We went into the box. Wrecker moved hastily away across the peat which covered the floor, a leggy bay yearling colt with a nervous disposition. Trevor Kennet made no effort to reassure him but stood four square looking at him with an assessing eye. Jody for all his faults had been good with young stock, fondling them and talking to them with affection. I thought I might have chosen badly, sending Wrecker here.
‘He needs a gentle lad,’ I said.
Kennet’s expression was open scorn. ‘Doesn’t do to mollycoddle them. Soft horses win nothing.’
End of conversation.
We went out into the rain and he slammed the bolts home. Four boxes further along he stopped again.
‘Hermes.’
Again the silent appraisal. Hermes, from the experience of two full racing seasons, could look at humans without anxiety and merely stared back. Ordinary to look at, he had won several races in masterly fashion... and lost every time I’d seriously backed him. Towards the end of the Flat season he had twice trailed in badly towards the rear of the field. Too much racing, Jody had said. Needed a holiday.

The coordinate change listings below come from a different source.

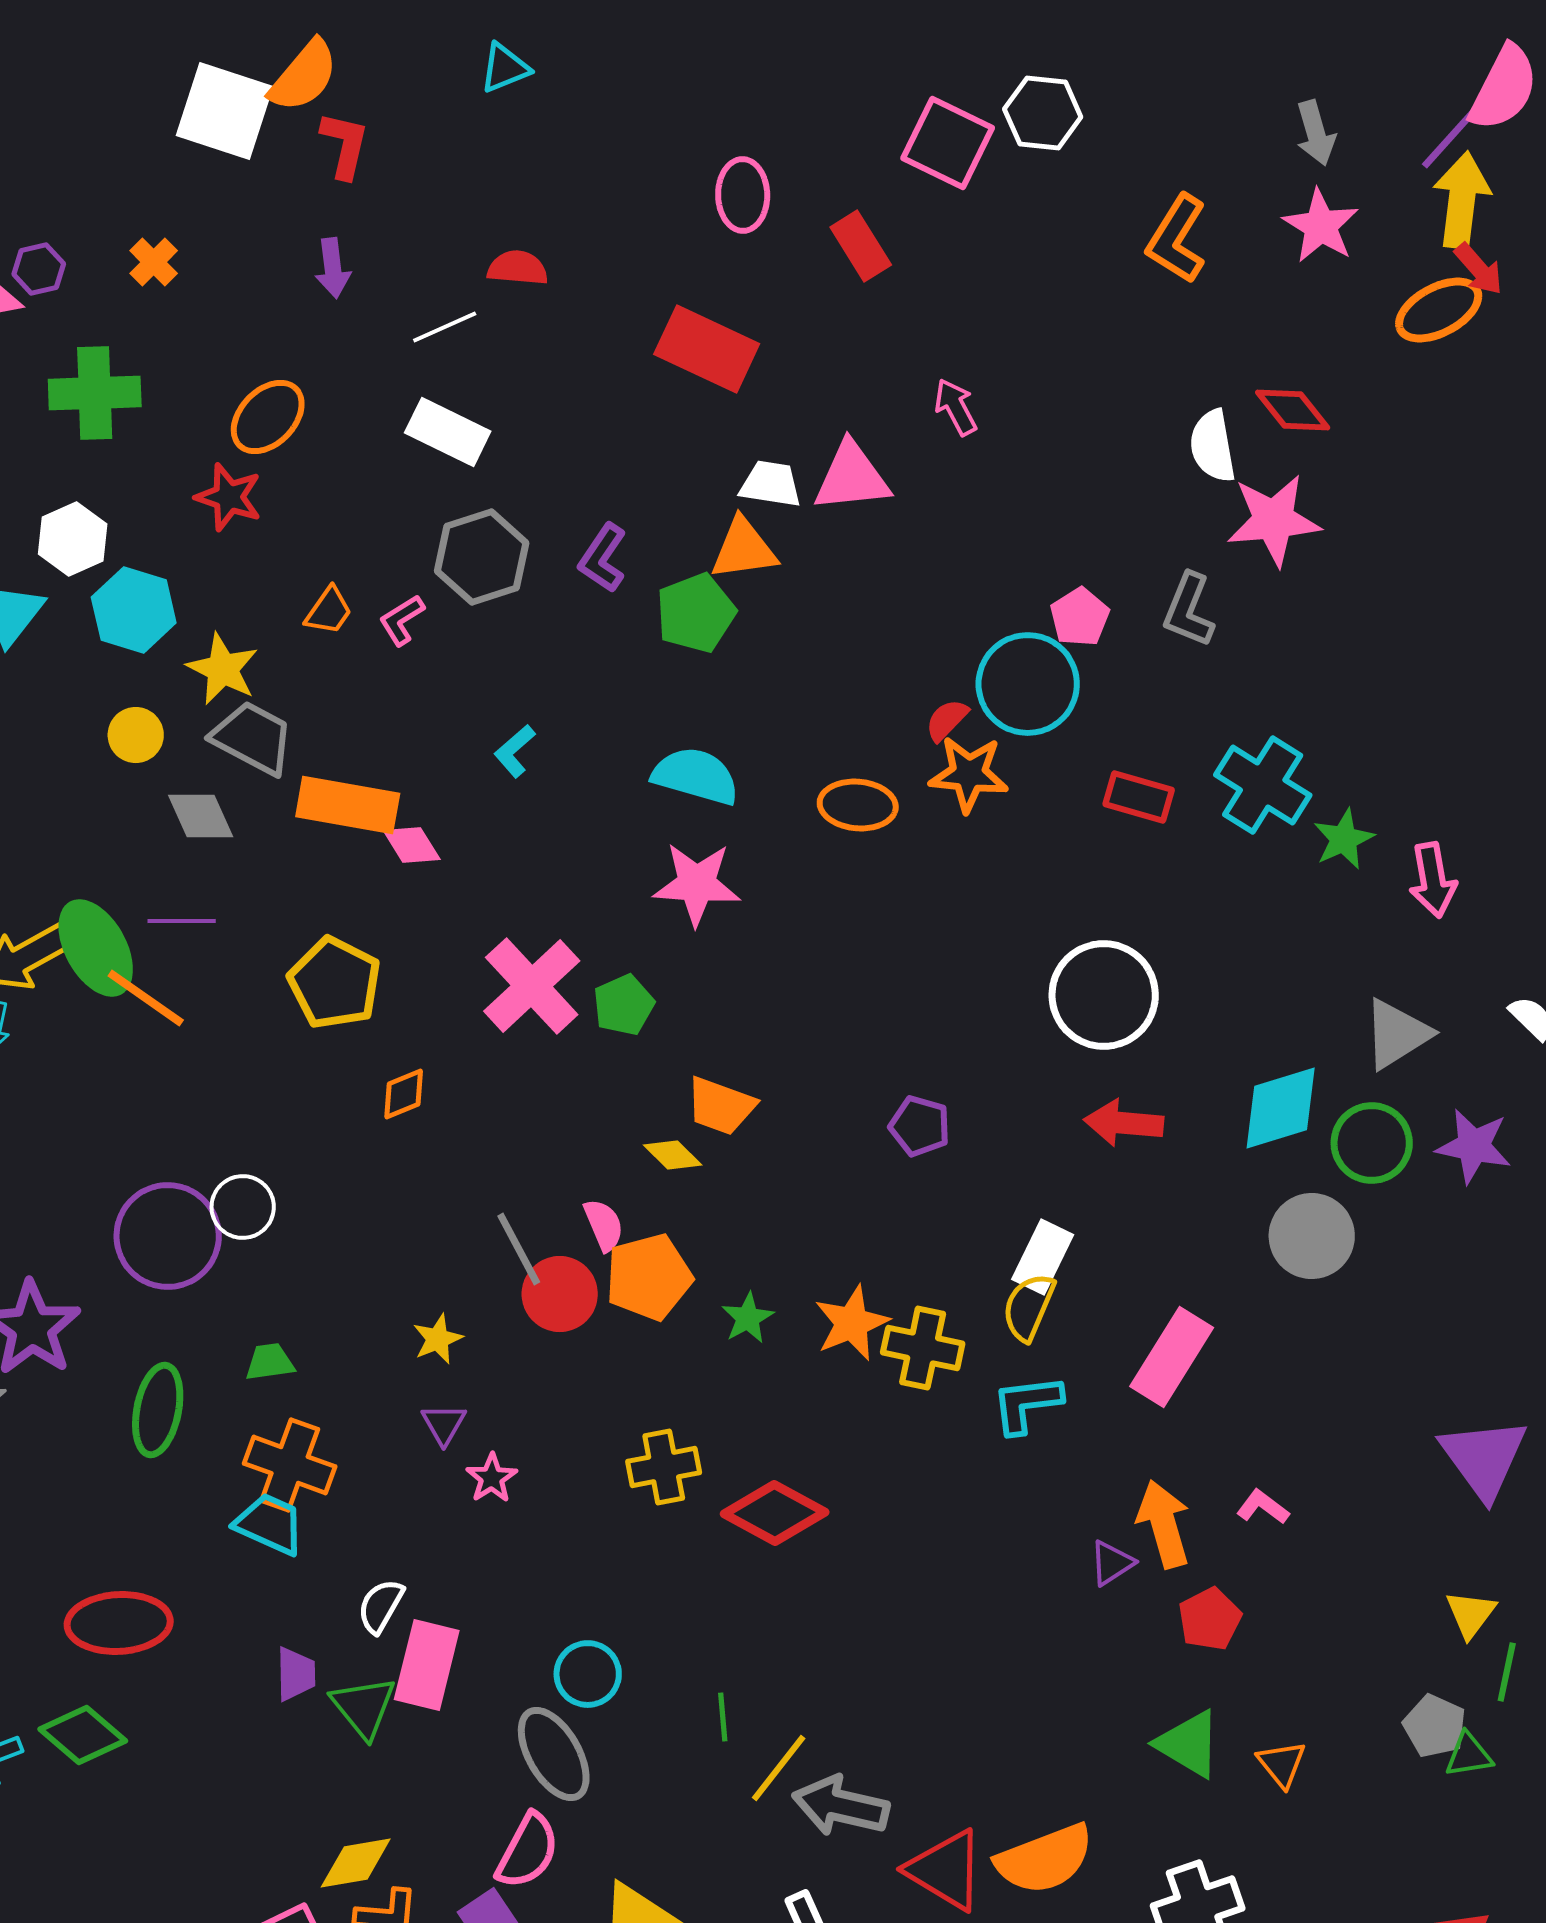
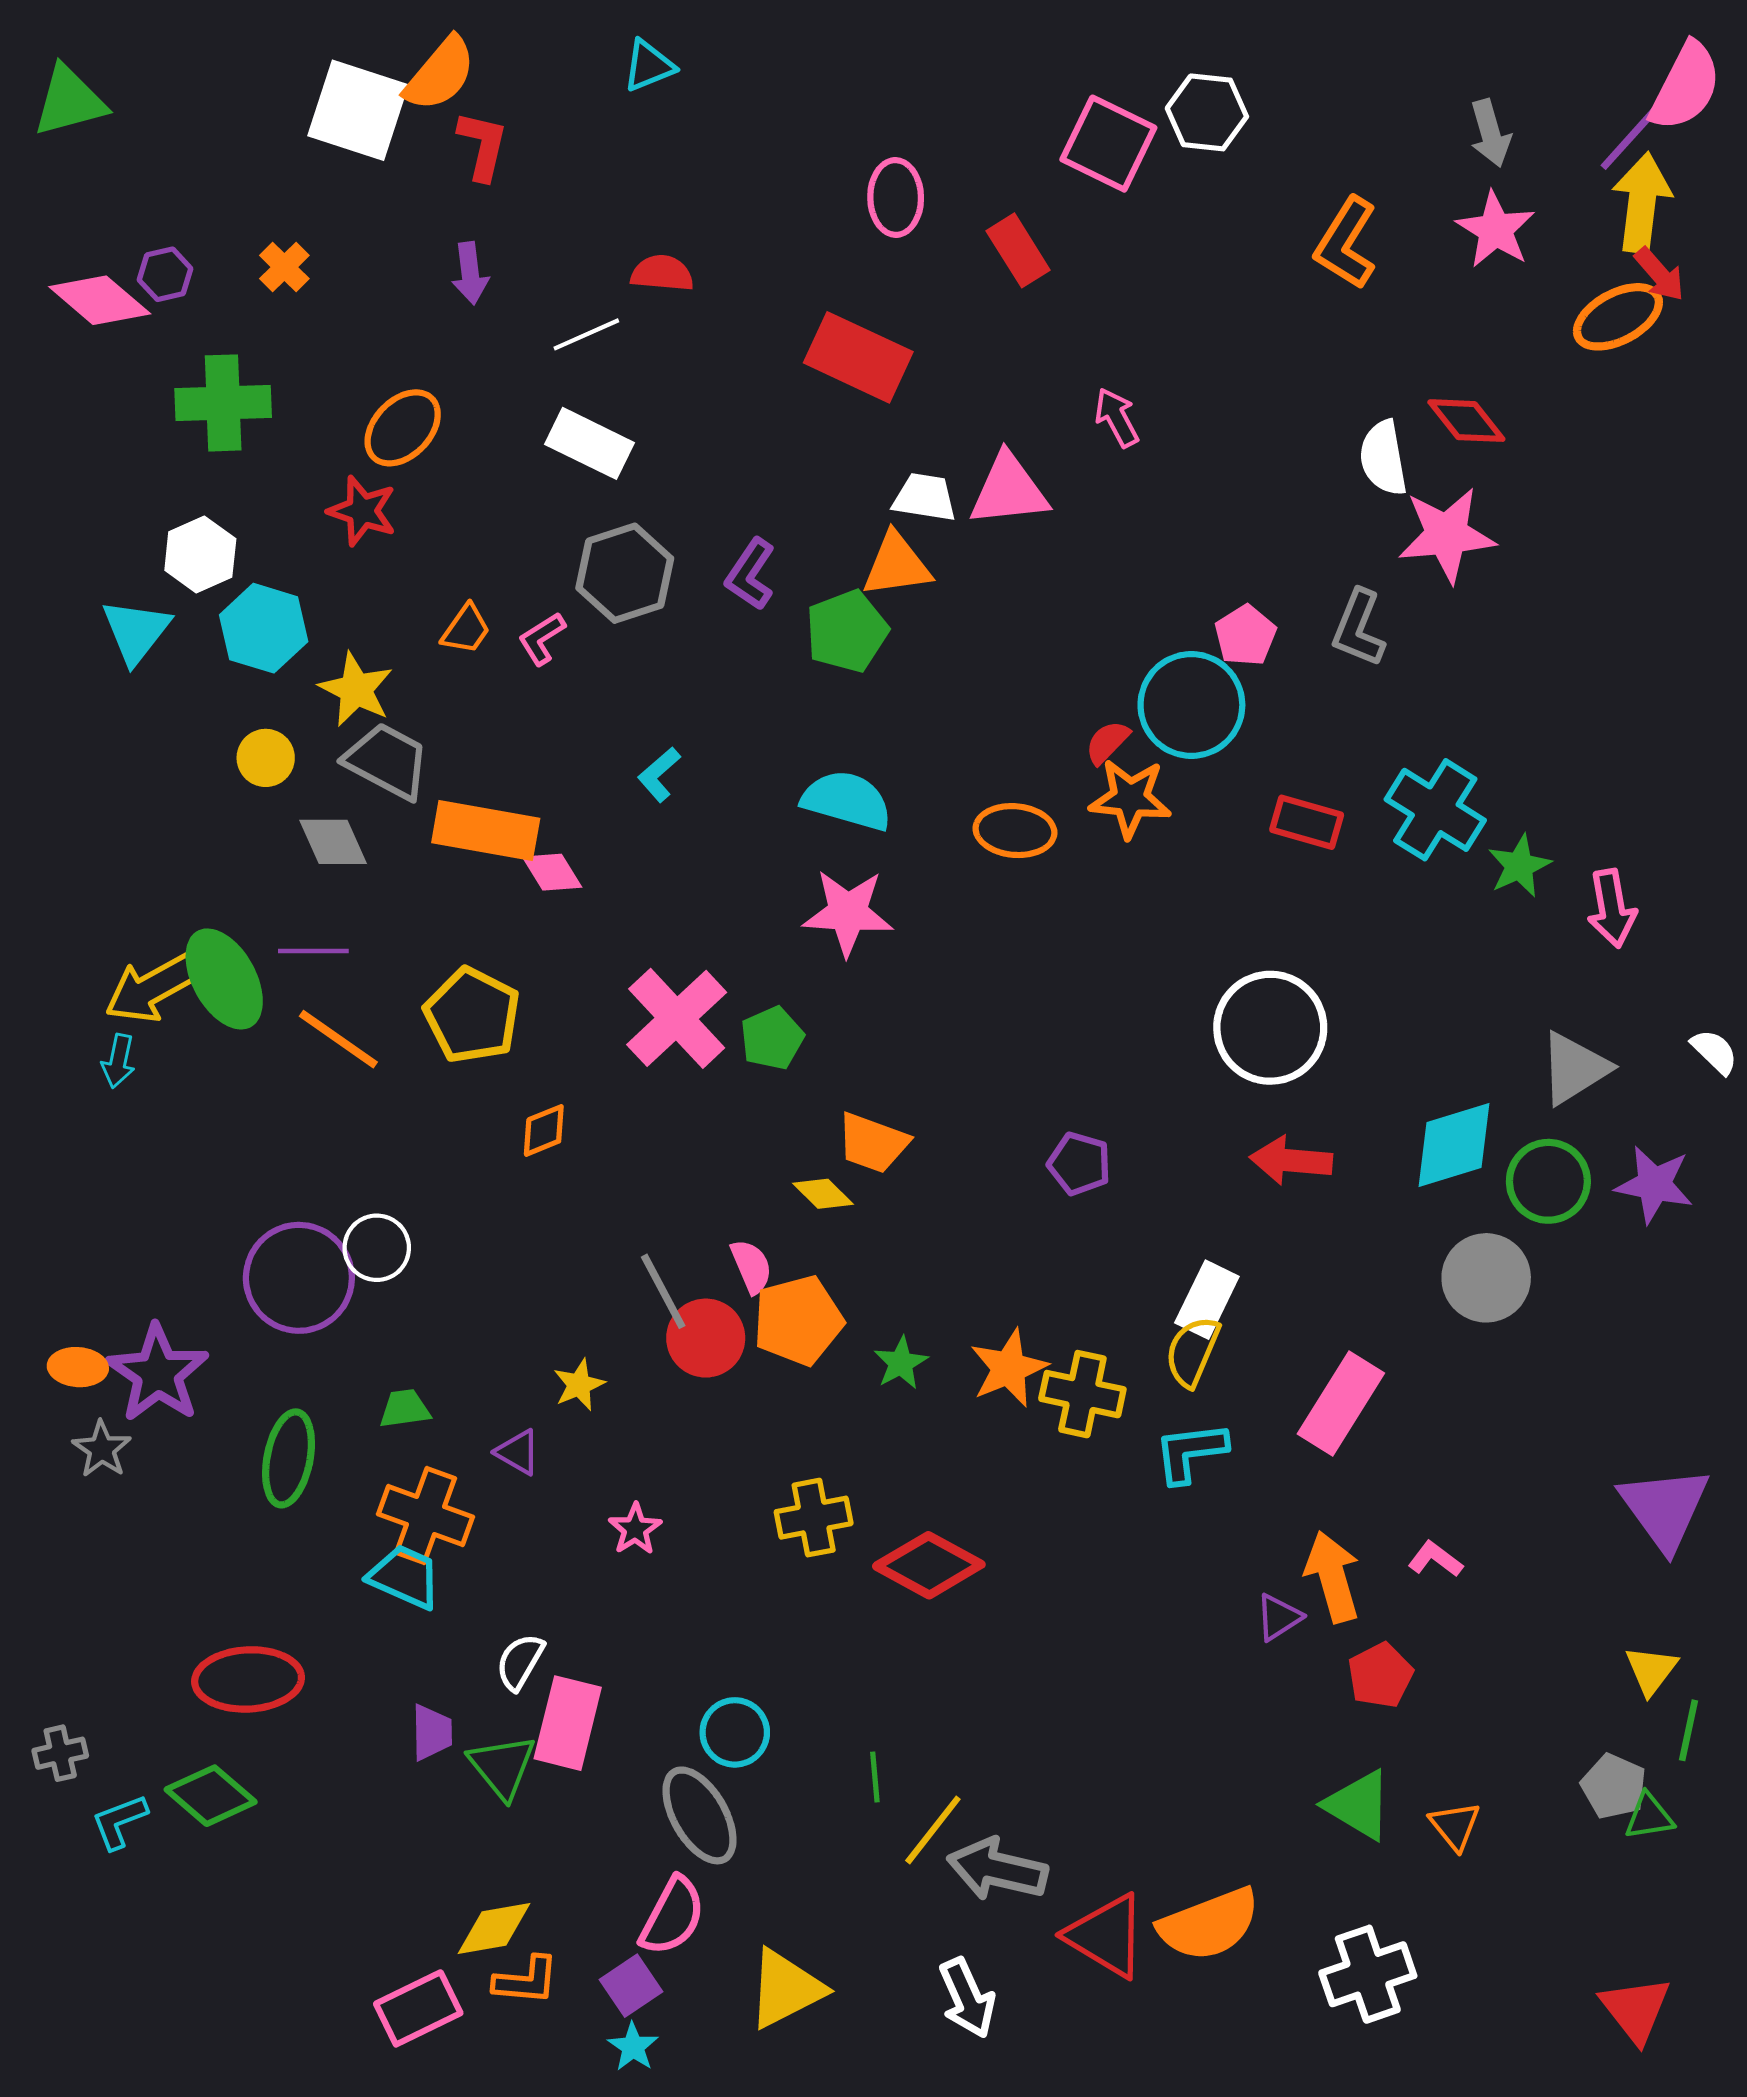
orange line: (146, 998) -> (338, 1039), moved
purple triangle: (444, 1424) -> (518, 1452), moved, turned -30

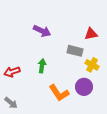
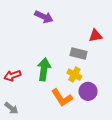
purple arrow: (42, 31) -> (44, 17), moved
yellow cross: (92, 65) -> (74, 75), moved
green arrow: (42, 66) -> (44, 69), size x1.5

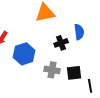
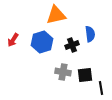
blue hexagon: (24, 54) -> (42, 42), moved

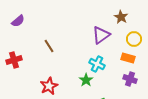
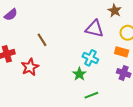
purple triangle: (101, 35) -> (94, 29), turned 48
red star: (49, 86) -> (30, 67), moved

‘What do you think of him?’ I asked.
‘He’s eating well,’ Kennet said.
I waited for more, but nothing came. After a short pause we trooped out again into the rain and more or less repeated the whole depressing procedure in the box of my third colt, Bubbleglass.
I had great hopes of Bubbleglass. A late-developing two-year-old, he had run only once so far, and without much distinction. At three, though, he might be fun. He had grown and filled out since I’d seen him last. When I said so, Kennet remarked that it was only to be expected.
We all went back to the office, Kennet offered us coffee and looked relieved when I said we’d better be going.
‘What an utterly dreary place,’ Allie said, as we drove away.
‘Designed to discourage owners from calling too often, I dare say.’
She was surprised. ‘Do you mean it?’
‘Some trainers think owners should pay their bills and shut up.’
‘That’s crazy.’
I glanced sideways at her.
She said positively, ‘If I was spending all that dough, I’d sure expect to be welcomed.’
‘Biting the hand that feeds is a national sport.’
‘You’re all nuts.’
‘How about some lunch?’
We stopped at a pub which did a fair job for a Monday, and in the afternoon drove comfortably back to London. Allie made no objections when I pulled up outside my own front door and followed me in through it with none of the prickly reservations I’d feared.
I lived in the two lower floors of a tall narrow house in Prince Albert Road overlooking Regent’s Park. At street level, garage, cloakroom, workshop. Upstairs, bed, bath, kitchen and sitting-room, the last with a balcony half as big as itself. I switched on lights and led the way.